Saint John settles dispute with heritage planner
Jim Bezanson drops human rights complaint, retires with $200,000 payment
The City of Saint John has quietly ended a long-time dispute with the municipality's heritage planner.
The deal sees Jim Bezanson, a well-known advocate for historic buildings, drop a human rights complaint against the city and a group of managers.
The dispute ended quietly at Tuesday night's city council meeting when council voted to approve the deal. There was no discussion.
Details of the deal were made public Wednesday. Bezanson will continue to be paid as a city employee on earned vacation until April 1. He will then retire with severance of $100,000, plus an additional $75,000 for what is described in the agreement as "Human Rights Damages."
The payment is being made even though the complaint of discrimination on the ground of mental disability has not been proven and the city continues to deny there are damages.
The city will also pay $25,000 to Bezanson to cover legal and other costs.

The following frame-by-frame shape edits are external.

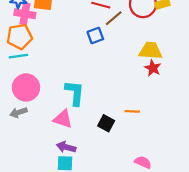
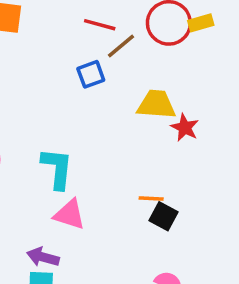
yellow trapezoid: (151, 51) -> (156, 104), moved
pink triangle: (63, 119) -> (69, 214), moved
black square: (106, 123) -> (164, 216), moved

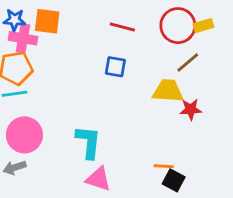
brown line: (121, 46) -> (188, 62), moved
blue square: (91, 74) -> (115, 67), turned 30
red star: (185, 128) -> (191, 109), turned -30

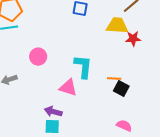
pink circle: (24, 135) -> (38, 57), moved, size x0.7
cyan L-shape: (88, 142) -> (83, 67), moved

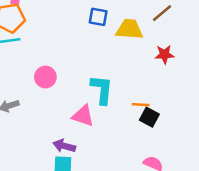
yellow trapezoid: (117, 26) -> (129, 29), moved

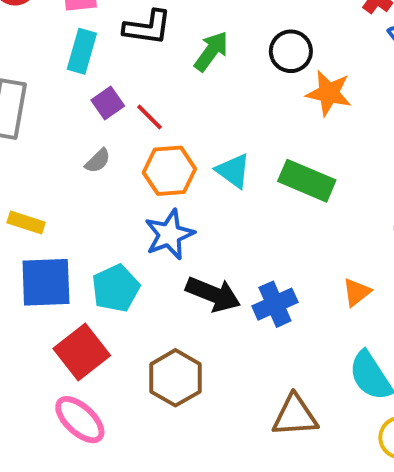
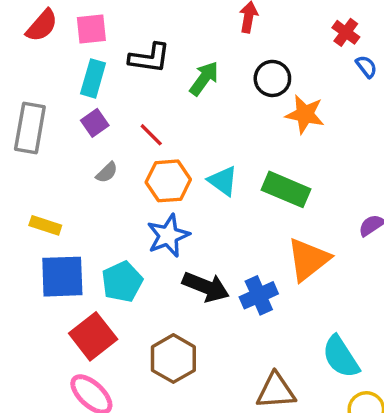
purple square: (108, 103) -> (95, 123), moved
orange triangle: (357, 292) -> (308, 259), moved, size x1.8

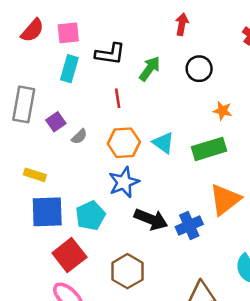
orange star: (305, 114) -> (223, 111), moved, size x0.7
purple square: (95, 123) -> (56, 122), moved
red line: (151, 135) -> (118, 98), moved, turned 36
green rectangle: (286, 189) -> (209, 149), turned -40

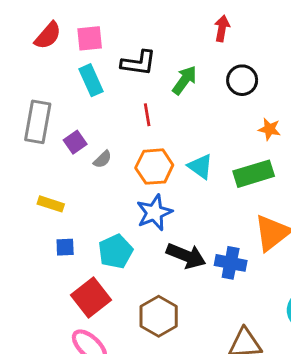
cyan rectangle: (69, 69) -> (91, 80), turned -40
blue square: (47, 212) -> (65, 247), size x0.5
blue cross: (189, 225) -> (231, 263), turned 35

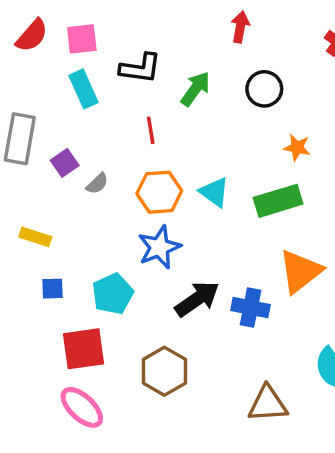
black arrow: (186, 256) -> (197, 299), turned -57
red square: (91, 297) -> (84, 349), turned 30

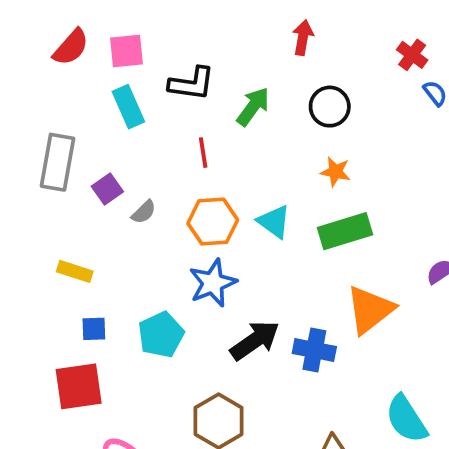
orange star: (297, 147) -> (335, 172), moved
red square: (84, 349) -> (79, 386), moved

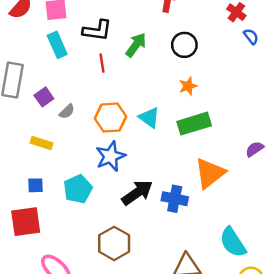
red line: (203, 153) -> (102, 63), moved
orange star: (335, 172) -> (188, 86), turned -30
yellow rectangle: (75, 271) -> (41, 143), moved

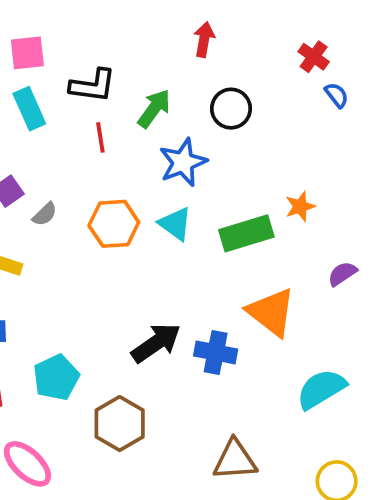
orange star: (188, 86) -> (300, 207), moved
blue star: (111, 156) -> (183, 162), moved
orange triangle: (210, 173) -> (271, 312), turned -44
cyan pentagon: (78, 189) -> (56, 377), moved
cyan semicircle: (233, 242) -> (321, 389), moved, turned 92

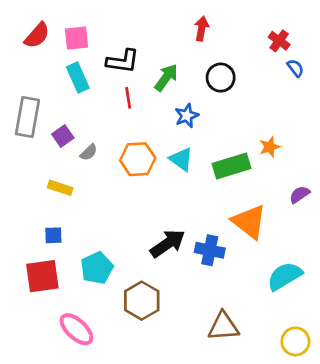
blue star: (183, 162) -> (187, 116), size x0.7

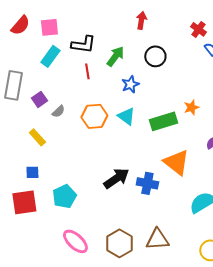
cyan rectangle: (78, 78) -> (50, 56), turned 60
yellow rectangle: (60, 188) -> (37, 137), turned 30
brown hexagon: (142, 301) -> (119, 243), moved
pink ellipse: (76, 329) -> (75, 241), moved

The agreement will see Bezanson drop his December 2011 complaint to the New Brunswick Human Rights Commission and resign his position effective April 1, 2014.
Bezanson did not respond to an interview request.
He was known to have a rocky relationship with senior managers at city hall for a number of years. One of the issues was the Peel Plaza project as earlier versions of the proposal included demolition of several historic properties.